Data records

╭──

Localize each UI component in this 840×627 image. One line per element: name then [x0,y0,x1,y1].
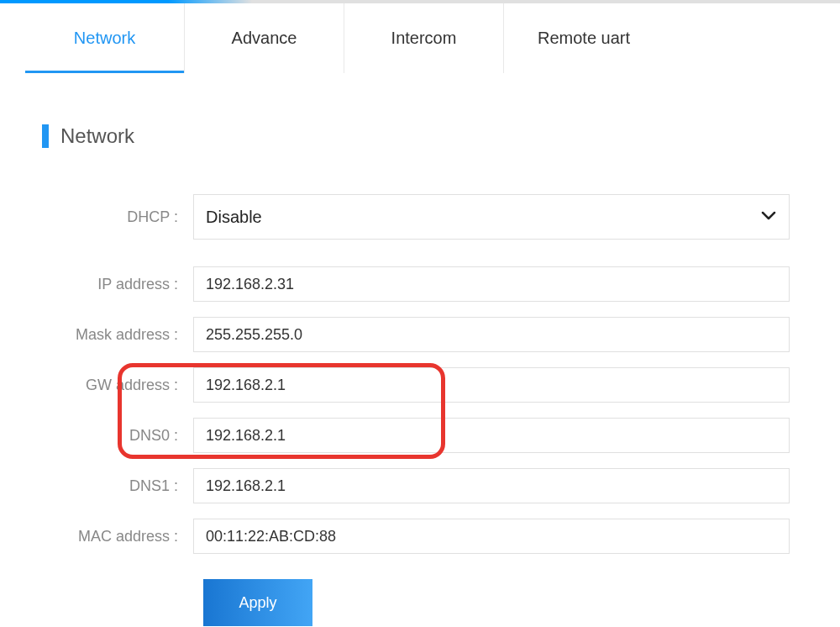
mac-address-input[interactable] [193,519,790,554]
tab-advance[interactable]: Advance [185,3,344,73]
ip-address-input[interactable] [193,266,790,302]
tab-network[interactable]: Network [25,3,185,73]
row-ip: IP address : [42,266,798,302]
row-dns0: DNS0 : [42,418,798,453]
row-gw: GW address : [42,367,798,403]
row-mac: MAC address : [42,519,798,554]
label-ip: IP address : [42,276,193,293]
row-mask: Mask address : [42,317,798,352]
label-dhcp: DHCP : [42,208,193,226]
dns0-input[interactable] [193,418,790,453]
dhcp-select-wrap: Disable [193,194,790,240]
section-title: Network [60,124,134,148]
content-area: Network DHCP : Disable IP address : Mask… [0,74,840,627]
row-dns1: DNS1 : [42,468,798,503]
form-container: DHCP : Disable IP address : Mask address… [42,194,798,626]
row-dhcp: DHCP : Disable [42,194,798,240]
dhcp-select[interactable]: Disable [193,194,790,240]
button-row: Apply [42,579,798,626]
tab-remote-uart[interactable]: Remote uart [504,3,664,73]
gw-address-input[interactable] [193,367,790,403]
label-mask: Mask address : [42,326,193,344]
label-dns0: DNS0 : [42,427,193,445]
section-marker-icon [42,124,49,148]
tab-bar: Network Advance Intercom Remote uart [0,3,840,74]
tab-intercom[interactable]: Intercom [344,3,504,73]
mask-address-input[interactable] [193,317,790,352]
label-mac: MAC address : [42,528,193,545]
section-header: Network [42,124,798,148]
label-gw: GW address : [42,377,193,394]
apply-button[interactable]: Apply [203,579,312,626]
dns1-input[interactable] [193,468,790,503]
label-dns1: DNS1 : [42,477,193,495]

╰──

Work instructions: Your answer must be the entries repeated exactly, with no pictures.

Response:
Localize each UI component in this 840×627 image. One line per element: name then [x0,y0,x1,y1].
mac-address-input[interactable] [193,519,790,554]
tab-advance[interactable]: Advance [185,3,344,73]
ip-address-input[interactable] [193,266,790,302]
tab-network[interactable]: Network [25,3,185,73]
row-ip: IP address : [42,266,798,302]
row-dns0: DNS0 : [42,418,798,453]
row-gw: GW address : [42,367,798,403]
row-mac: MAC address : [42,519,798,554]
label-ip: IP address : [42,276,193,293]
row-mask: Mask address : [42,317,798,352]
label-dhcp: DHCP : [42,208,193,226]
dns0-input[interactable] [193,418,790,453]
dhcp-select-wrap: Disable [193,194,790,240]
section-title: Network [60,124,134,148]
content-area: Network DHCP : Disable IP address : Mask… [0,74,840,627]
row-dns1: DNS1 : [42,468,798,503]
form-container: DHCP : Disable IP address : Mask address… [42,194,798,626]
row-dhcp: DHCP : Disable [42,194,798,240]
dhcp-select[interactable]: Disable [193,194,790,240]
button-row: Apply [42,579,798,626]
tab-remote-uart[interactable]: Remote uart [504,3,664,73]
gw-address-input[interactable] [193,367,790,403]
label-mask: Mask address : [42,326,193,344]
label-dns0: DNS0 : [42,427,193,445]
section-marker-icon [42,124,49,148]
tab-bar: Network Advance Intercom Remote uart [0,3,840,74]
tab-intercom[interactable]: Intercom [344,3,504,73]
mask-address-input[interactable] [193,317,790,352]
label-mac: MAC address : [42,528,193,545]
section-header: Network [42,124,798,148]
label-gw: GW address : [42,377,193,394]
apply-button[interactable]: Apply [203,579,312,626]
dns1-input[interactable] [193,468,790,503]
label-dns1: DNS1 : [42,477,193,495]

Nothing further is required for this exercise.